Namun, menurutku lebih baik menjadi satu-satunya dan diperlukan walaupun banyak tugas. Sebab menurutku terutama diwilayah desa dan 3T (tertinggal, terdepan, dan terluar) juga membutuhkan pelayanan kesehatan dan tenaga kesehatan. Bagiku pula orang-orang yang memilih ditugaskan di daerah pedesaan atau 3T dengan kondisi alam, budaya, dan sebagainya menjadi menarik pula. Mungkin tidak sembarang orang yang siap ditugaskan di daerah-daerah seperti ini.

 

Jika aku lihat Bidan Desa, Bu Lady, kami menyapanya, ialah sosok yang benar-benar tulus.
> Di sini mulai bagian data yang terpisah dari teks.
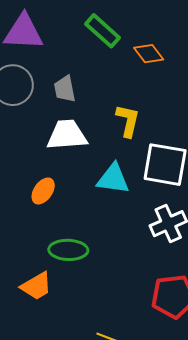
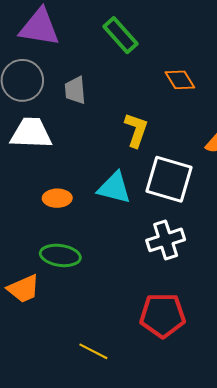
orange diamond: (149, 54) -> (180, 80), moved
white trapezoid: (67, 135) -> (31, 133), moved
orange ellipse: (43, 191) -> (57, 198), moved, turned 48

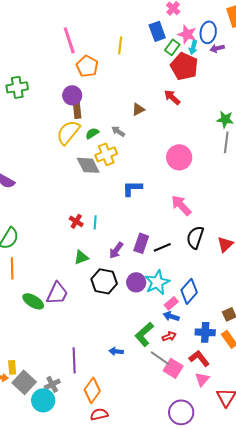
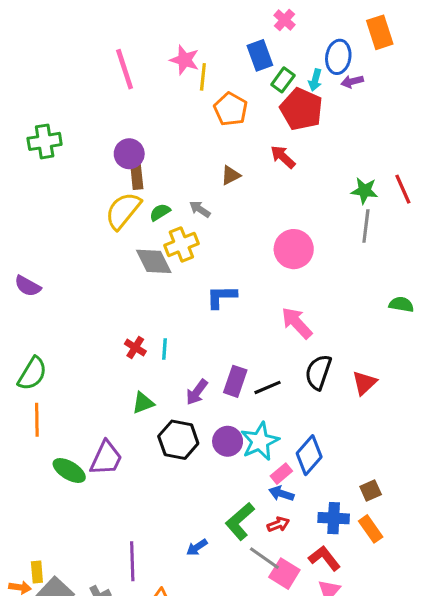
pink star: (187, 34) -> (185, 60), moved
orange pentagon: (87, 66) -> (231, 109), moved
blue arrow: (116, 351) -> (197, 547), turned -40

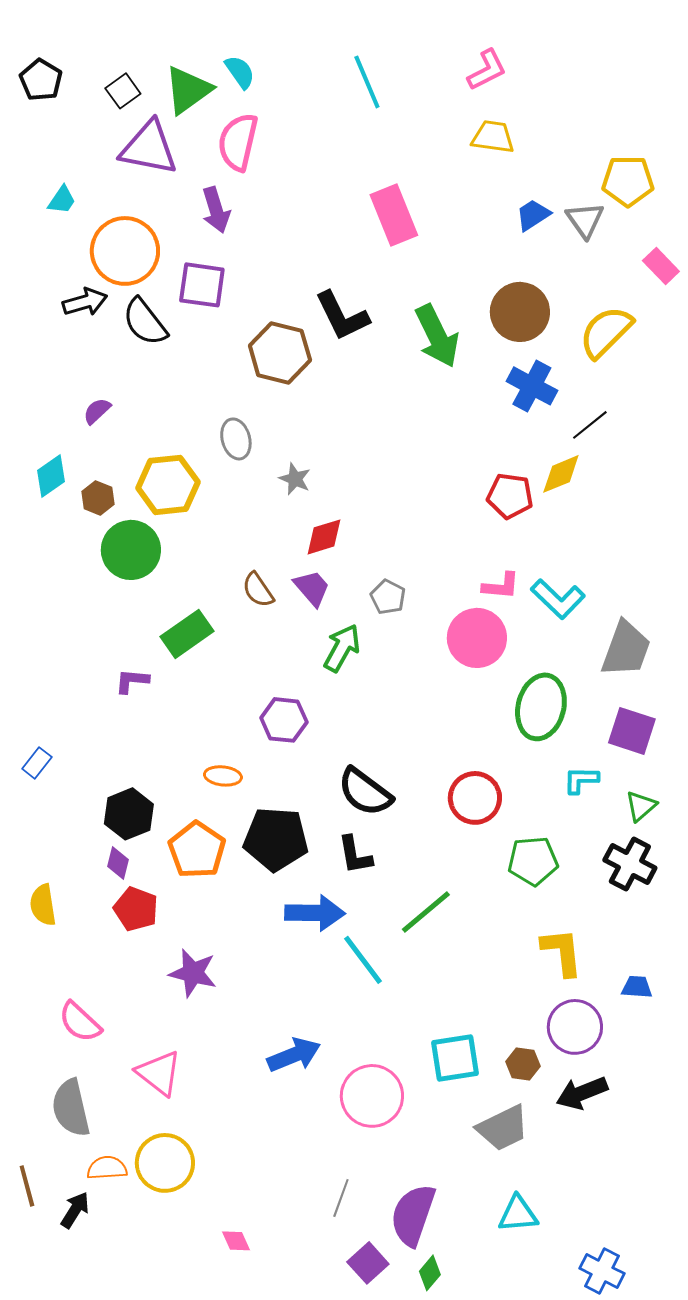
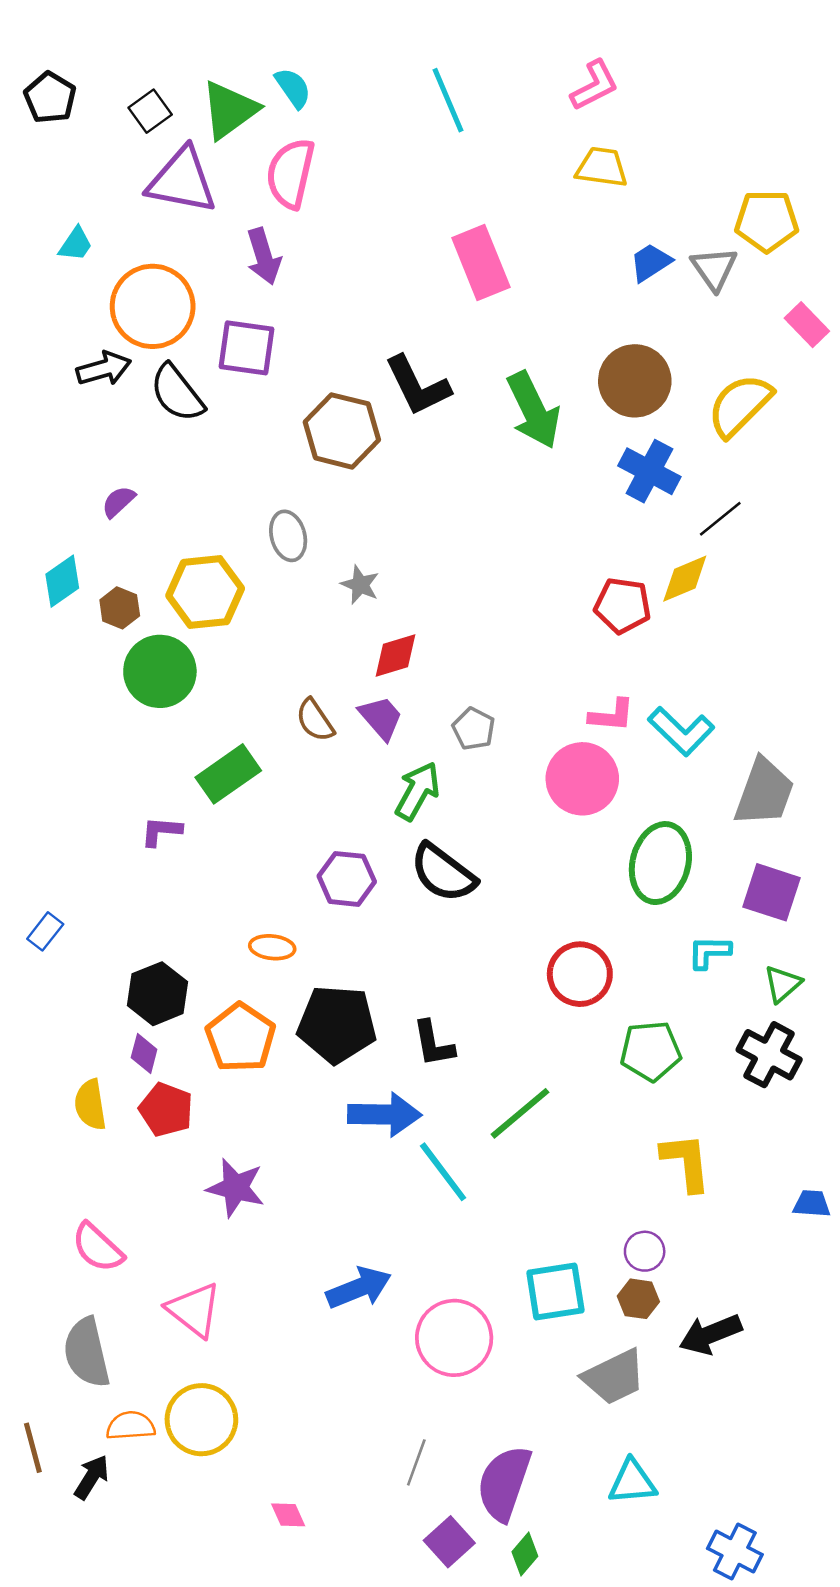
black semicircle: (365, 792) -> (443, 873), moved
yellow semicircle: (43, 905) -> (90, 1105), moved
blue trapezoid: (637, 987) -> (812, 1204), moved
purple circle: (575, 1027) -> (645, 1251), moved, size x0.6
Apa pun tentang kesehatan bisa dikatakan tentu korndinasi dengannya. Pada 3 hari terakhir sebelum aku bersama mba-mba KKN kembali ke Kota Semarang, Selasa (9/8), sesuai rencana melakukan sosialisasi pencegahan HIV-AIDS di salah satu PKK RT, ia menyempatkan hadir. Sebelumnya pun sempat mengantarkan brosur sebagai materi sosialisasi.

 

Walau tampaknya ia kurang istirahat, ketulusannya tetap ada.

 

Kembali kepertanyaan awal tadi, aku sebenarnya pernah menemukan kisah-kisah yang hampir mirip. Mulai dari sosok Guru Aini, tokoh lulusan D3 pendidikan yang rela ditugaskan di daerah terpencil, kisah ini ada di Novel “Guru Aini” karya Andrea Hirata; sosok guru SMP ku, Bu Kesy yang pernah mengajar di sebuah pulau yang dari Pulau Galang masih nyebrang lagi di Kota Batam; Fawaz, seorang relawan guru yang mengajar di beberapa pedalaman di Indonesia yang ia ceritakan melalui buku “Seandainya Aku Bisa Menanam Angin.”

 

Keempat tokoh itu hanya ada satu yang ku lihat, ketulusan. Mereka pun tampak memiliki kedekatan dengan masyarakat tempat mereka mengabdi.

 

Soal kesehatan dan pendidikan tentu saja itu hak bagi siapa pun yang perlu dipenuhi oleh negara. Tapi seorang tenaga pendidik atau tenaga kesehatan belum tentu mau ditempatkan di daerah-daerah tertentu.

 

Dulu aku juga pernah berangan mengabdi di daerah-daerah yang tertinggal sebagai guru. Mungkin saja itu “menyelamatkan” orang-orang di sana, mendekatkan akses yang harus didapatkan. Adanya satu-satunya, artinya setidaknya ada, lebih baik daripada tiada sama sekali.

 

Pengabdi seperti Bu Lady mungkin bagi orang lain luar biasa tetapi mungkin bagi dirinya biasa saja. Mungkin saja ia menganggap itulah tugasnya, membantu masyarakat.